Risk of ransomware attack faced by enterprises
Every day, we hear news reports about companies of all sizes becoming the latest victims of ransomware attacks on their IT infrastructure, causing disruption to their services for internal employees and external customers, and potentially costing them a large sum of money as ransom to the attacker to be able to recover their own data. In the worst-case scenario, the business is forced to close because they can’t afford to pay the ransom and the return is just not worth it. Even if the organisation can afford to pay the ransom to recover its data, certain variants of the malware prevent data recovery by encrypting the data and discarding the key. Only 29 percent of victims were able to recover all of their data after an assault, according to a global study.
As the above image reminds us, every company must treat a ransomware attack as a disaster and thoroughly assess the risk, strategize the solution, technology, and processes needed to manage the disaster, and plan for recovery.
What is immutable?
Immutable, according to the Merriam-Webster definition, refers to something that is not capable of or susceptible to change. So, in the IT world, if a piece of data is saved in an immutable storage, that data is protected from deletion and modification. Having an immutable copy of any static data, whether online or backup and archive data, means that the company will have a copy of the data that can be used for service recovery in the event of a ransomware attack on the online production storage.
Why are enterprises asking for it?
According to local cybersecurity firm TrendMicro, they detected 113,010 ransomware threats in Malaysia in the first 4 months of 2021, that is equivalent to almost 950 cases a day. (Source: https://www.thestar.com.my/tech/tech-news/2021/08/02/standing-up-to-ransomware). The number of malwares detected increase by 160% y-o-y for the first half of 2021 compared to the year 2020.
Due to the critical nature of data for the business continuity of the organization, the CIO/CTO will need to ensure that there is a plan for prevention and also a process and solution to be able to recover after an attack.
How does it work?
The backup data will be transmitted to a repository running on a hardware agnostic Veeam supported Linux distribution. This Linux distribution is also hardened; even the system administrator and backup administrator are unable to erase backup data.
The Linux hardened repository will be presented to the backup software as a backup capacity, and by configuring the policy, schedule, and backup set, the enterprise can selectively configure mission and business critical data to be backed up into immutable storage, protecting it against scenarios such as accidental deletion and modification, data corruption due to hardware failure, and, most importantly, malicious software or rogue administrators that delete or modify the backup data.
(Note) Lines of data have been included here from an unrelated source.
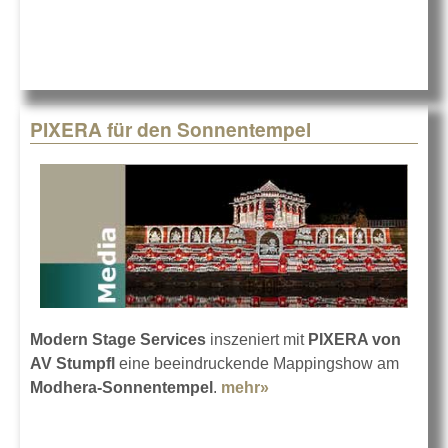
PIXERA
PIXERA für den Sonnentempel
Modern Stage Services
inszeniert mit
PIXERA von
AV Stumpfl
eine beeindruckende Mappingshow am
Modhera-Sonnentempel
.
mehr»
about PIXERA für den
Sonnentempel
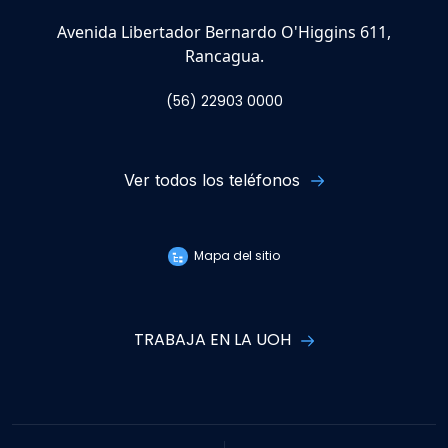
Avenida Libertador Bernardo O'Higgins 611,
Rancagua.
(56) 22903 0000
Ver todos los teléfonos
Mapa del sitio
TRABAJA EN LA UOH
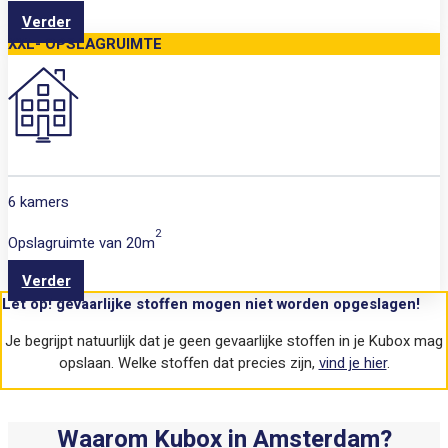
Verder
XXL- OPSLAGRUIMTE
6 kamers
2
Opslagruimte van
20m
Verder
Let op! gevaarlijke stoffen mogen niet worden opgeslagen!
Je begrijpt natuurlijk dat je geen gevaarlijke stoffen in je Kubox mag
opslaan. Welke stoffen dat precies zijn,
vind je hier
.
Waarom Kubox in Amsterdam?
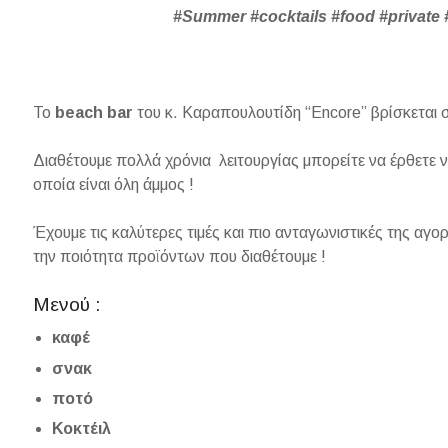
#Summer #cocktails #food #private 
Το
beach bar
του κ. Καραπουλουτίδη “Encore” βρίσκεται 
Διαθέτουμε πολλά χρόνια λειτουργίας μπορείτε να έρθετε
οποία είναι όλη άμμος !
Έχουμε τις καλύτερες τιμές και πιο ανταγωνιστικές της αγορ
την ποιότητα προϊόντων που διαθέτουμε !
Μενού :
καφέ
σνακ
ποτό
Κοκτέιλ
As a backup administrator, there are no major differences in terms of setting up the backup job. The Linux immutable depository will be presented just like any other backup repository. The immutability of the backup data can be configured to any length of time (7 days by default) but it can be modified to fit the IT data protection policy of the organization.
What is AVM Cloud offering?
For enterprises and businesses that like to take advantage of these services, there are a few approaches to this. The first approach is to subscribe to an on-prem private cloud backup solution, where the cloud service provider will setup an on-prem backup server and sufficient storage on a rental basis. The backup software can perform backups locally on bare metal servers, servers and applications as well as VMs. For long term retention of backup data, the older backup copy can be archived to the cloud.
The second approach is for customers who have already migrated their infrastructure to the cloud. Customers can subscribe to backup services and specify the amount of data to be stored in immutable storage for additional protection.
This is in line with the common backup best practise of the 3-2-1 rule, where data needs to be stored in 3 different copies of the data, on two different media, and with one copy stored offsite. Now with the services, the onsite and offsite copies are immutable.
With all being said, the solutions and technologies described here are to provide a backup copy which is not affected by malware to be able to restore it for service resumption, either from a local or remote repository. But the enterprise and businesses still need to have preventive solutions and products implemented as well as security processes and procedures in place to prevent attacks from even happening.